Exercise directions -
Return verbatim all lines from the first one in the records to the line with "Studio Airbnb (120, 1681)", both ends kept.

Supplied records START

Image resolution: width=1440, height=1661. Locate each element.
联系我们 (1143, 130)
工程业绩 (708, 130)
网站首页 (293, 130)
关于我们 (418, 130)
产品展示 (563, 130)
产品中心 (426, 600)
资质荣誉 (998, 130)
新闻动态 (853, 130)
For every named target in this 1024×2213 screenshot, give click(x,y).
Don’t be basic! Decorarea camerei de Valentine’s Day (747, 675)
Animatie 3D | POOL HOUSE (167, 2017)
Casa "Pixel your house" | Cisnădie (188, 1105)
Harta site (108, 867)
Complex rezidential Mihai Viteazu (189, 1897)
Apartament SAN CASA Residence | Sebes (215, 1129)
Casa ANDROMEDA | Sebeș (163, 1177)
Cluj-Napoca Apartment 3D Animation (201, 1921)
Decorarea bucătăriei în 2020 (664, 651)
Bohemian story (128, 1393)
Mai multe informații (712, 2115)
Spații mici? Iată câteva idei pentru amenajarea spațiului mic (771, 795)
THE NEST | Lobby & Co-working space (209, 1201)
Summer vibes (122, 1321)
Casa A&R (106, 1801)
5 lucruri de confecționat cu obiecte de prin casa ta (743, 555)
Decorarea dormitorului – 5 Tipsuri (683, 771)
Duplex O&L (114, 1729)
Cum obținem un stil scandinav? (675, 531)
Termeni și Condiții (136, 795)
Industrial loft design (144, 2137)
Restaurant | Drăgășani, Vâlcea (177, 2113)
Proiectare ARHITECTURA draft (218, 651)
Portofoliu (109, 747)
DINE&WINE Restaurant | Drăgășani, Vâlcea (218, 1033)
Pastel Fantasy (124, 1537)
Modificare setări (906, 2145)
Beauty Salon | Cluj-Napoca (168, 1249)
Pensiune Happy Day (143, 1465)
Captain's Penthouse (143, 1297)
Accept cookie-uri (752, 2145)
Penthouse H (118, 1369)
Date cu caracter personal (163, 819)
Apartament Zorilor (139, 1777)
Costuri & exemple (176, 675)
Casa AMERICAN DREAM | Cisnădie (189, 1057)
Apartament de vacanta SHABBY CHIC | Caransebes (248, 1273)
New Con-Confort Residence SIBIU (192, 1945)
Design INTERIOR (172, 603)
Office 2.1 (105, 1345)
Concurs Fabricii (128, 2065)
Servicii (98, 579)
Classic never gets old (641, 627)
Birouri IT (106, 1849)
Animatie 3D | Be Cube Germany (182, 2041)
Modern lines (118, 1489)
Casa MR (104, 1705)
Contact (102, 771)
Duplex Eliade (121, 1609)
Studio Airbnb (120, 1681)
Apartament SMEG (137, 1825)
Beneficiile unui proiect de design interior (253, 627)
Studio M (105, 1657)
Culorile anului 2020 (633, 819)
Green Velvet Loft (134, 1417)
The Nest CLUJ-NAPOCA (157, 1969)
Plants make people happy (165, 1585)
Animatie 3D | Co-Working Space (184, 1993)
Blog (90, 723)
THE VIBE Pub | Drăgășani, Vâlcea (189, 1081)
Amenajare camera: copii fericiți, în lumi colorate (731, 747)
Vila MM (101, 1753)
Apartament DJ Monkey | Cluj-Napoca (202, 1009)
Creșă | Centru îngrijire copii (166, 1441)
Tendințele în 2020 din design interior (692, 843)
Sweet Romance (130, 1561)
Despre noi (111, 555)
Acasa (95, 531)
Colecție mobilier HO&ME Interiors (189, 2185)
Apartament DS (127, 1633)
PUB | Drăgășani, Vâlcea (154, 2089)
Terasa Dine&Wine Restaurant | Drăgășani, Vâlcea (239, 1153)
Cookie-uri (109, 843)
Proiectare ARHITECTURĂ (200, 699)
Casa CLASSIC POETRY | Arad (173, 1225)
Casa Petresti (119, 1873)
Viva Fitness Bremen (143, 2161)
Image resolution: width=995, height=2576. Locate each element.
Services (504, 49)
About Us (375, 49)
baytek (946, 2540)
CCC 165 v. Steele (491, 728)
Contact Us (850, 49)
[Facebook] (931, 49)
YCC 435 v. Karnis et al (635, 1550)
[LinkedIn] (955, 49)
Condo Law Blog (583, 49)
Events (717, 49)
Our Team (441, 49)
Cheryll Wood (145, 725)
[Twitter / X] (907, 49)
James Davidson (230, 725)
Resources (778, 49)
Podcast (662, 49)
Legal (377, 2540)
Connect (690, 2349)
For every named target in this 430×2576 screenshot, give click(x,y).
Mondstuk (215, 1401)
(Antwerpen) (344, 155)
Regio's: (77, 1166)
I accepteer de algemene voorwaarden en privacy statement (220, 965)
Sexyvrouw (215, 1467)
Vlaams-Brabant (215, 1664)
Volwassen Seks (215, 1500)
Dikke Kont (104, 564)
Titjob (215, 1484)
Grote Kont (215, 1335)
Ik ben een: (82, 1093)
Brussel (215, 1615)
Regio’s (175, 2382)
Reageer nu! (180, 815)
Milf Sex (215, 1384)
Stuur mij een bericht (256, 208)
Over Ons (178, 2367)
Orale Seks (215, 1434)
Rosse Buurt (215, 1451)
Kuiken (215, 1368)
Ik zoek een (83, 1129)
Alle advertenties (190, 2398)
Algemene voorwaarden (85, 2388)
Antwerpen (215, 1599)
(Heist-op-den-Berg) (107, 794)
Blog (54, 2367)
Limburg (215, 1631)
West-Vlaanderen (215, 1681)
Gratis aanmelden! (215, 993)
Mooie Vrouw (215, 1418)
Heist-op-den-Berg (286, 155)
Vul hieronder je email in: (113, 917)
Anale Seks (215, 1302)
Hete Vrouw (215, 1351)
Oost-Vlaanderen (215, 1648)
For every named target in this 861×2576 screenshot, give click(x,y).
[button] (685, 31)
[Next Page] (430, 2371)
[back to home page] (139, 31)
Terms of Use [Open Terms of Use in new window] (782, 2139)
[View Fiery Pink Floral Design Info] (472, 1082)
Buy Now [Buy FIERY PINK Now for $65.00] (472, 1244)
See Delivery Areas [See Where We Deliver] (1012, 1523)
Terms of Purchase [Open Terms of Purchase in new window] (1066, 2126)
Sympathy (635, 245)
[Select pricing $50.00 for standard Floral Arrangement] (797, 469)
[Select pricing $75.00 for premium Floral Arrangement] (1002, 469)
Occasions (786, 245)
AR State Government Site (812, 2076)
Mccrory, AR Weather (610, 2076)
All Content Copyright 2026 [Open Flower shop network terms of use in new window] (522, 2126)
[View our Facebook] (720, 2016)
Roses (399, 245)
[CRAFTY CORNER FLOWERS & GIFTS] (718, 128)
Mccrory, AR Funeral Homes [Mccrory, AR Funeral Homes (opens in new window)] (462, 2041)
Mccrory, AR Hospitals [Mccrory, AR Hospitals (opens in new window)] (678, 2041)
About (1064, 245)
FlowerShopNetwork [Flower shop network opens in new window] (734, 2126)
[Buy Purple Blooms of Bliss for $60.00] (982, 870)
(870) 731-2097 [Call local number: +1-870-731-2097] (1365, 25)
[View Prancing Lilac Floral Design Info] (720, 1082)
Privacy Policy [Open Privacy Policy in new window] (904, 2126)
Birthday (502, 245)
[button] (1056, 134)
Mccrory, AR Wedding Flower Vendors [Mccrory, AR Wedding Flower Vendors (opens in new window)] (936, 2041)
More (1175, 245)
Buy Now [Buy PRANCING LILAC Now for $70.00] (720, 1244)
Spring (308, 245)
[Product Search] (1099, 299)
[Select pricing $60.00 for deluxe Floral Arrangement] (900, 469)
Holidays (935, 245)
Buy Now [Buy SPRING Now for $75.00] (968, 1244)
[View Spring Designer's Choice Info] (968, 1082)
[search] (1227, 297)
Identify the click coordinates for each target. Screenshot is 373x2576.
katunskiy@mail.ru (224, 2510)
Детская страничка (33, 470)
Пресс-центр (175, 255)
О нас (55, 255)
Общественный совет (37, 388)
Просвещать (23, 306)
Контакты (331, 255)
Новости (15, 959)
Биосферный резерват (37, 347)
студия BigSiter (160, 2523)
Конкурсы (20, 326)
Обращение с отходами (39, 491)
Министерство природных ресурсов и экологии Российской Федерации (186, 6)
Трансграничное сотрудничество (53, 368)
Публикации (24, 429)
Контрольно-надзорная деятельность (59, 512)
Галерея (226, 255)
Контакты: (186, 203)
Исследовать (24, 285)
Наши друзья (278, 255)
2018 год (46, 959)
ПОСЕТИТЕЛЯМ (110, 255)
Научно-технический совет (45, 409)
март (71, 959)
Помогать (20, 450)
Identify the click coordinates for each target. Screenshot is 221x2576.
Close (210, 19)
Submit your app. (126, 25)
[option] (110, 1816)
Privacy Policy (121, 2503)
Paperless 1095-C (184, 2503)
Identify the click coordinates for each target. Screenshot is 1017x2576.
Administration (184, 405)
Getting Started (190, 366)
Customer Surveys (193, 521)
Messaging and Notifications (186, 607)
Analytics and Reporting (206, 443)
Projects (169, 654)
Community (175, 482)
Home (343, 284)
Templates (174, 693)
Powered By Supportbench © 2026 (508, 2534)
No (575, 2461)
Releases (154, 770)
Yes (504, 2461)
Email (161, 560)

Supplied records END

Answer to this problem -
Image resolution: width=1440, height=1661. Locate each element.
联系我们 (1143, 130)
工程业绩 (708, 130)
网站首页 (293, 130)
关于我们 (418, 130)
产品展示 (563, 130)
产品中心 (426, 600)
资质荣誉 (998, 130)
新闻动态 (853, 130)
For every named target in this 1024×2213 screenshot, give click(x,y).
Don’t be basic! Decorarea camerei de Valentine’s Day (747, 675)
Animatie 3D | POOL HOUSE (167, 2017)
Casa "Pixel your house" | Cisnădie (188, 1105)
Harta site (108, 867)
Complex rezidential Mihai Viteazu (189, 1897)
Apartament SAN CASA Residence | Sebes (215, 1129)
Casa ANDROMEDA | Sebeș (163, 1177)
Cluj-Napoca Apartment 3D Animation (201, 1921)
Decorarea bucătăriei în 2020 (664, 651)
Bohemian story (128, 1393)
Mai multe informații (712, 2115)
Spații mici? Iată câteva idei pentru amenajarea spațiului mic (771, 795)
THE NEST | Lobby & Co-working space (209, 1201)
Summer vibes (122, 1321)
Casa A&R (106, 1801)
5 lucruri de confecționat cu obiecte de prin casa ta (743, 555)
Decorarea dormitorului – 5 Tipsuri (683, 771)
Duplex O&L (114, 1729)
Cum obținem un stil scandinav? (675, 531)
Termeni și Condiții (136, 795)
Industrial loft design (144, 2137)
Restaurant | Drăgășani, Vâlcea (177, 2113)
Proiectare ARHITECTURA draft (218, 651)
Portofoliu (109, 747)
DINE&WINE Restaurant | Drăgășani, Vâlcea (218, 1033)
Pastel Fantasy (124, 1537)
Modificare setări (906, 2145)
Beauty Salon | Cluj-Napoca (168, 1249)
Pensiune Happy Day (143, 1465)
Captain's Penthouse (143, 1297)
Accept cookie-uri (752, 2145)
Penthouse H (118, 1369)
Date cu caracter personal (163, 819)
Apartament Zorilor (139, 1777)
Costuri & exemple (176, 675)
Casa AMERICAN DREAM | Cisnădie (189, 1057)
Apartament de vacanta SHABBY CHIC | Caransebes (248, 1273)
New Con-Confort Residence SIBIU (192, 1945)
Design INTERIOR (172, 603)
Office 2.1 (105, 1345)
Concurs Fabricii (128, 2065)
Servicii (98, 579)
Classic never gets old (641, 627)
Birouri IT (106, 1849)
Animatie 3D | Be Cube Germany (182, 2041)
Modern lines (118, 1489)
Casa MR (104, 1705)
Contact (102, 771)
Duplex Eliade (121, 1609)
Studio Airbnb (120, 1681)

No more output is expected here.